Hello,
I know that a gyro keeps something level and balanced, but how do the ones in RC helis work. I was reading an article, and I just wondered. Thanx Patrick

PS- Moderator, If this should be moved to like a helicopter area, please do so.

Does anybody know if they are similar to the ones used in full sized aircraft instrument, such as the heading indictor? I have a GY-240 on my Corona. One has to wonder how they fit all of that stuff inside that tiny thing.

-Brett :)

Originally posted by AirVenture
One has to wonder how they fit all of that stuff inside that tiny thing.

What Stuff?????

PS- How does it work?

Since no one's answering yet I'll tell what I <think> I know. :)
1. They're not really gyros (as in gyroscopes) with little spinney things that keep orientation due to the inertia of the rotatioin mass. Brett- the original type and maybe the current type in 1:1 planes were/are gyros.
2. They are accelerometers. That is to say they produce a signal as the device changes speed. The more it acceletates the larger the signal. I would imagine that the ones in model helis take this signal and use it to control a PWM that an ordinary servo can use.
3. Helis use gyros to keep the tail oriented in the correct direction similar to what a rudder does on a fixed wing. I don't imagine heli gyros do this on more than one axis though.

What he said. You CAN still buy tiny versions with true 'gyros' inside, but the modern micro ones use a tiny piezoelectric sensor (similar material to our the crystals in our TX and RX) with a small weight bonded to it. As the gyro is moved, it senses the acceleration and compensates appropriately.
..a

I was going to say....it must me some really small gyro to fit inside such a small package. In an airplane a gyro is an an actual gyroscope that maintains it's position no matter what the airplane is doing. I believe the term is it "retains rigidity in space." The instruments in most general aviation planes that use gyros are the turn/bank indicator, attitude indicator, and heading indicator. The turn/bank is electrically driven while the other two are driven by a vaccum system from the engine. They're really cool to look at if you can get your hands on one.

-Brett :)

Goin' to heli's although its a pretty good question for this forum.

--Paul

The early gyros were a little spinning disc mounted in a frame that could swivel in one axis and had springs to return it to center. When the gyro is moved about the single axis that it is sensitive to (the frame restricts this), the disk tilts one way or the other and the tilt is picked up by a potentiometer. The little springs which return the gyro to center make it behave like an accelerometer. The faster the gyro is rotated, the more the deflection. Based on this deflection, you can adjust the signal going to a servo and you get your "gyro" behavior.
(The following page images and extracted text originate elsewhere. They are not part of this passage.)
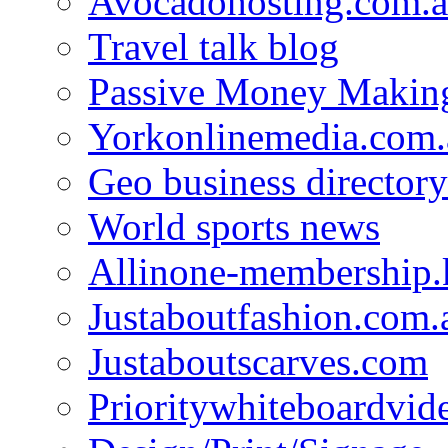
Avocadohosting.com.
Travel talk blog
Passive Money Making
Yorkonlinemedia.com.
Geo business directory
World sports news
Allinone-membership.
Justaboutfashion.com.
Justaboutscarves.com
Prioritywhiteboardvid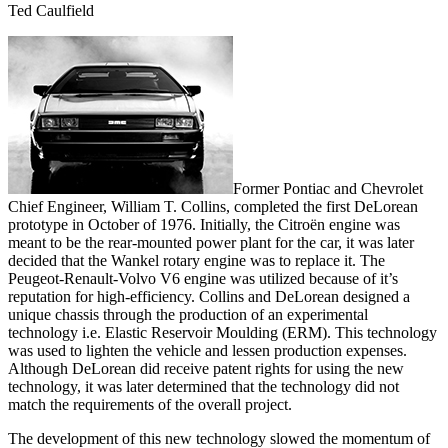
Ted Caulfield
Former Pontiac and Chevrolet
Chief Engineer, William T. Collins, completed the first DeLorean
prototype in October of 1976. Initially, the Citroën engine was
meant to be the rear-mounted power plant for the car, it was later
decided that the Wankel rotary engine was to replace it. The
Peugeot-Renault-Volvo V6 engine was utilized because of it’s
reputation for high-efficiency. Collins and DeLorean designed a
unique chassis through the production of an experimental
technology i.e. Elastic Reservoir Moulding (ERM). This technology
was used to lighten the vehicle and lessen production expenses.
Although DeLorean did receive patent rights for using the new
technology, it was later determined that the technology did not
match the requirements of the overall project.
The development of this new technology slowed the momentum of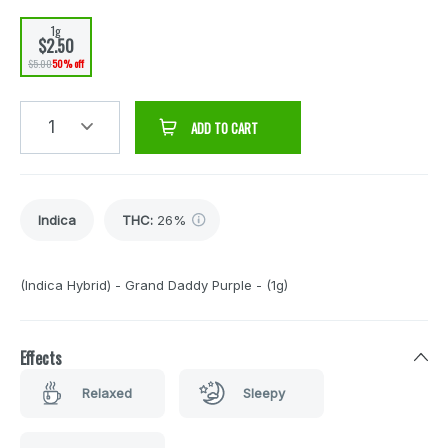
1g
$2.50
$5.00
50% off
1
ADD TO CART
Indica
THC
:
26%
(Indica Hybrid) - Grand Daddy Purple - (1g)
Effects
Relaxed
Sleepy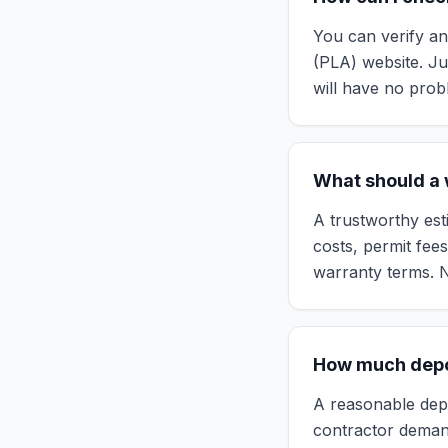
You can verify an
(PLA) website. Jus
will have no prob
What should a w
A trustworthy esti
costs, permit fee
warranty terms. N
How much depos
A reasonable depos
contractor deman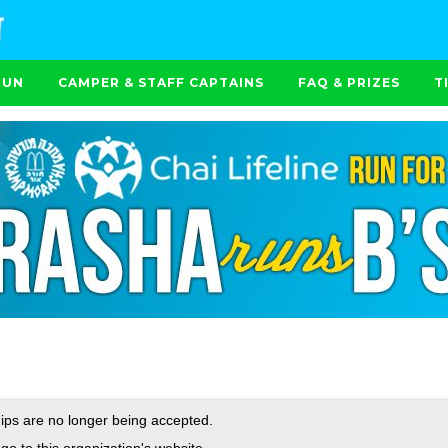
RUN
CAMPER & STAFF CAPTAINS
FAQ & PRIZES
T
ps are no longer being accepted.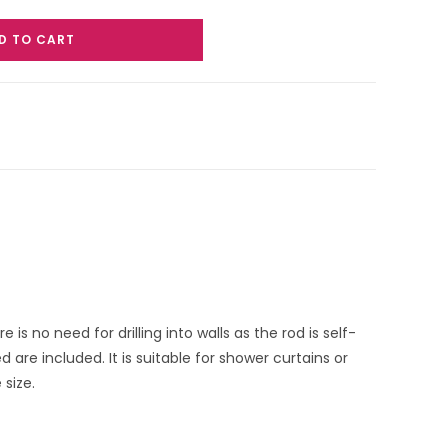
D TO CART
 no need for drilling into walls as the rod is self-
are included. It is suitable for shower curtains or
size.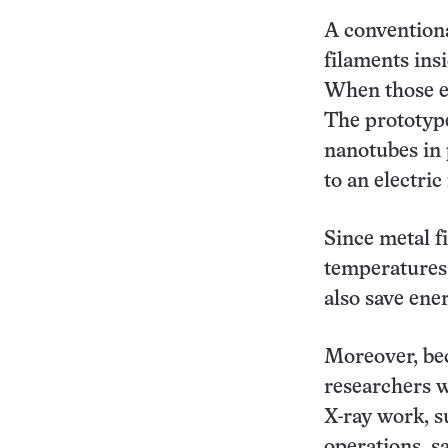
A conventiona
filaments ins
When those el
The prototype
nanotubes in 
to an electric
Since metal f
temperatures,
also save ene
Moreover, be
researchers w
X-ray work, s
operations, s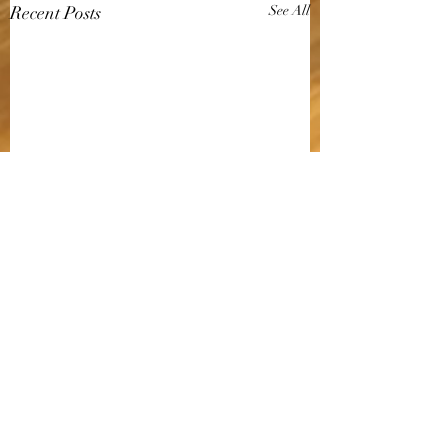
Recent Posts
See All
Comments
SALMON SUSHI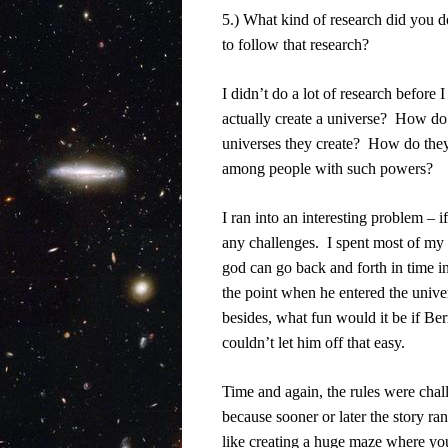
5.) What kind of research did you d
to follow that research?
I didn’t do a lot of research before 
actually create a universe?
How do t
universes they create?
How do they 
among people with such powers?
I ran into an interesting problem – i
any challenges.
I spent most of my 
god can go back and forth in time in
the point when he entered the unive
besides, what fun would it be if Be
couldn’t let him off that easy.
Time and again, the rules were chall
because sooner or later the story ra
like creating a huge maze where yo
The next generation of gyro is the piezoelectric gyro.
Here, there are no spinning bits, only a rapidly vibrating crystal. This crystal wobbles along a particular axis, and as I understand it, turning the crystal will cause disturbances in this wobble which cause a small electric current. This current can be measured and used to adjust your servo position. Piezoelectric systems are very temperature sensitive since temperature affects some internal resistances. This is why they start to drift as the temperature changes. Most piezo gyros now have a temperature compensation circuit to avoid this.

The most modern kind of gyro is the MEMS gyro. MEMS = Micro Electric-Mechanical System. MEMS are molecule sized machines that are fabricated on top of a piece of silicon, along with the electronics to interface to them. I don't know how MEMS gyros work specifically, but they do some sort of differencing on some sort of moving bits :). AFAIK, only Futaba sells MEMS gyros at the moment; GY240, GY401, GY502 and GY602.

The behavior of all three gyros above is known as "rate mode". This means that they will control the servo such that they resist rotation in the direction they measure. "Heading lock" gyros are a conceptually simple extension of the above sensors. In a heading lock gyro, a computer monitors gyro drift over time, keeping an internal count of how far a gyro has drifted from its set position. Based on the deflection from the set position, the gyro will control a servo such that the gyro returns to the set position. On a heading lock gyro, the rudder channel will not directly control the servo but it will reset the gyro's internal "set position" towards the direction you've moved the stick.